Blood Pressure Oscillations: Is There an Independent Antihypertensive Effect?
To the Editor:
In a recent issue of Circulation, Nafz and colleagues1 described the antihypertensive effects of oscillations of renal perfusion pressure (RPP) in conscious dogs. One of the key findings in that article was that plasma renin activity increased in response to a decrease in the mean RPP to 85 mm Hg; this increase was significantly reduced by 0.1-Hz oscillations in RPP around a similar mean level. In their discussion, the authors write that the attenuated plasma renin activity during the RPP oscillations is a “surprise” and attribute this result to the oscillatory pattern of RPP. We propose an alternative explanation to the authors’ findings. Oscillations in RPP with a mean of 85 mm Hg and an amplitude of 10 mm Hg, as performed in the study, cause RPP to be >90 mm Hg (the threshold level for stimulating renin release2 ) ≈33% of the time. Thus, the stimulus for renin secretion is only present for 66% of the time in the oscillation experiment compared with the decrease in the mean RPP to 85 mm Hg; therefore, the oscillations result in a diminished renin release.
The authors’ assumption that a low RPP during the trough of oscillations (RPP of 75 mm Hg) strongly stimulates renin release, but RPP during peak oscillations (RPP of 95 mm Hg) does not reduce it to the same extent, would be an argument against our simplistic explanation. Although this assumption is correct in the steady-state, one should also consider the time course of the response of renin secretion to hemodynamic changes. Simchon and Chien3 demonstrated that the time constant of the response of renin secretion to changes in renal blood flow in dogs is ≈80 s, which is >10 times as long as the duration of RPP<90 mm Hg in the oscillation experiment (≈7 s). Thus, the trough of oscillations would cause a much smaller increase in renin release compared with the constant low level of RPP. Keeping that in mind, one would expect the plasma renin activity levels in the oscillation experiment to be between the control levels and the levels found at a mean RPP of 85 mm Hg, as was observed in the study.

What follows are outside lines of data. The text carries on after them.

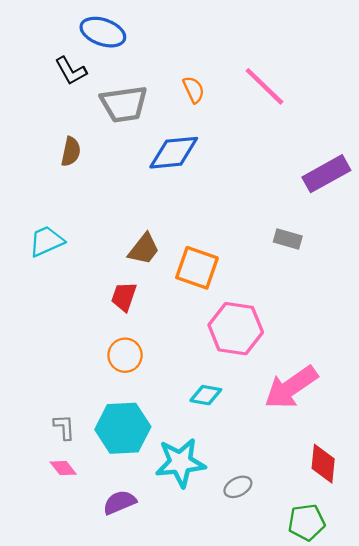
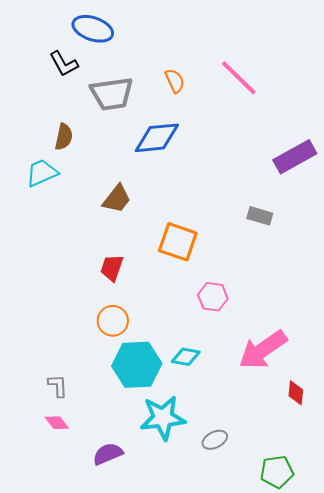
cyan trapezoid: (46, 241) -> (42, 173), moved
brown trapezoid: (144, 249) -> (117, 199), moved
pink hexagon: (236, 329) -> (213, 297), size x0.6
cyan hexagon: (123, 428) -> (137, 365), moved
red diamond: (323, 464) -> (296, 393), moved, size x0.7

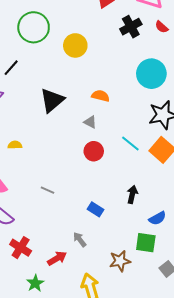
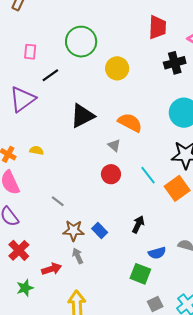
orange semicircle: (101, 96) -> (130, 123), size x1.4
brown star: (120, 261) -> (74, 231), moved

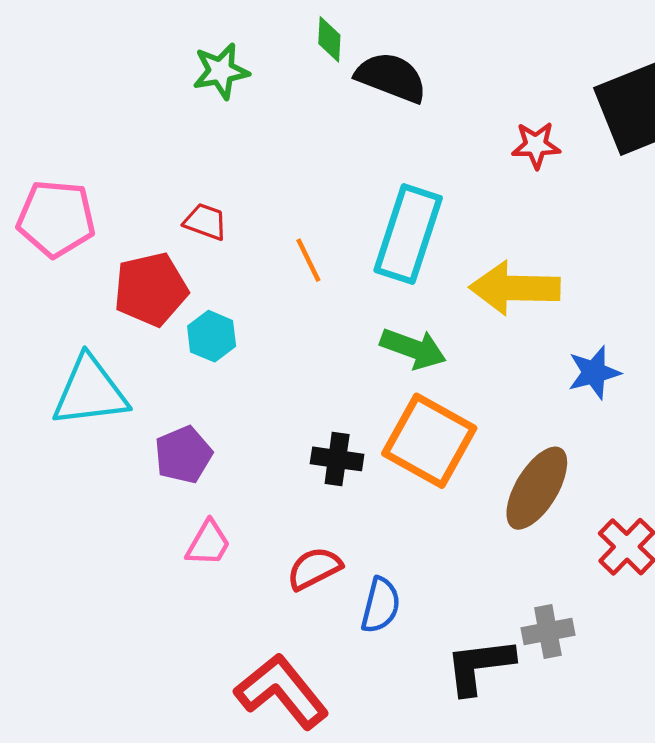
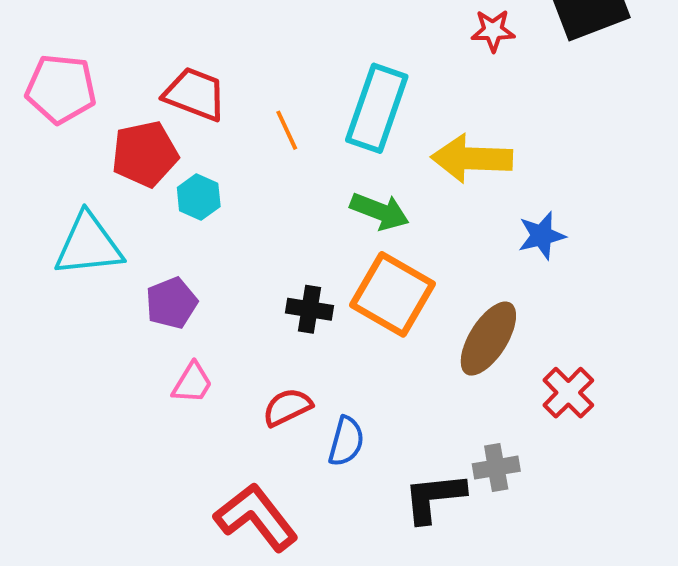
red trapezoid: (205, 222) -> (195, 94), size x1.6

- Copyright © 2001 by American Heart Association
We thank Dr Phillips and his colleagues, who propose 2 hypotheses to explain the influence of 0.1-Hz blood pressure oscillations (BPO) on plasma renin activity (PRA). The first hypothesis is based on the assumption that the PRA stimulus-response curve (as reported by Kirchheim et alR1 ) is valid to the same extent for (1) static conditions versus BPO, (2) resting versus freely moving dogs, (3) one kidney versus the concerted action of both, and (4) PRA differences versus systemic PRA. If one follows these assumptions, the data of Kirchheim et alR1 can be used to estimate the influence of BPO on PRA via a linear model. According to this model, one would calculate PRA to be ≈17% higher during oscillations (sinusoidal, 0.1-Hz BPO ranging from 75 to 95 mm Hg) than during a blood pressure (BP) reduction to 85 mm Hg. Dr Phillips et al’s hypothesis reduces the system to a pressure-dependent on/off response. This assumes PRA is zero above a certain threshold-pressure and is greater than zero and constant if BP is below that threshold-pressure. However, the relationship between BP and PRA, as reported by Kirchheim et al,R1 shows a well-defined slope at BP<90 mm Hg, and PRA is not zero at BP>90 mm Hg. In conclusion, the reduced PRA during oscillation in our study cannot be explained by the PRA stimulus-response curve obtained during steady-state conditions.
The second hypothesis is based on the assumption that a stimulus can evoke a response only when its duration exceeds the time delay between the stimulus and response. This assumption is difficult to defend. For instance, eating increases plasma glucose levels, although this may not be detectable during the food intake itself. Notwithstanding that fact, the minimal duration that a reduction in BP must last to increase renin secretion has not yet been determined. Simchon and ChienR2 showed that a decrease in renal blood flow (which was followed by similar changes in BP) can elevate the renin secretion rate to 125% within ≈18 s. Although this probably does not reflect the minimum duration of an effective stimulus, it shows that the duration necessary to evoke a detectable increase in the renin secretion rate is much smaller than that proposed by Dr Phillips and colleagues. Thus, the way by which BPO attenuates PRA during the onset of renovascular hypertension remains to be clarified.